▶ **Assignment**:
Return all of the data exactly as written, without the pictures.

Stored data entries
-.-.-
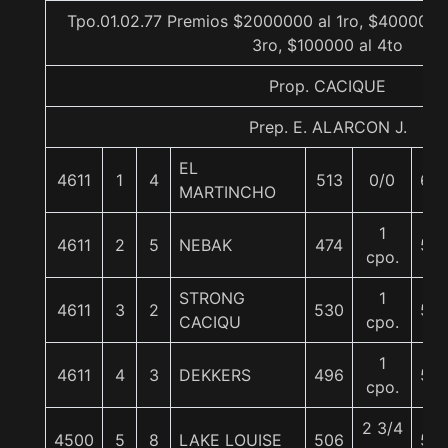
Tpo.01.02.77 Premios $2000000 al 1ro, $400000 
3ro, $100000 al 4to
Prop. CACIQUE
Prep. E. ALARCON J.
EL
4611
1
4
513
0/0
62
MARTINCHO
1
4611
2
5
NEBAK
474
50
cpo.
STRONG
1
4611
3
2
530
55
CACIQU
cpo.
1
4611
4
3
DEKKERS
496
56
cpo.
2 3/4
4500
5
8
LAKE LOUISE
506
52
-.-.-
▶ **Task response**:
Tpo.01.02.77 Premios $2000000 al 1ro, $400000 
3ro, $100000 al 4to
Prop. CACIQUE
Prep. E. ALARCON J.
EL
4611
1
4
513
0/0
62
MARTINCHO
1
4611
2
5
NEBAK
474
50
cpo.
STRONG
1
4611
3
2
530
55
CACIQU
cpo.
1
4611
4
3
DEKKERS
496
56
cpo.
2 3/4
4500
5
8
LAKE LOUISE
506
52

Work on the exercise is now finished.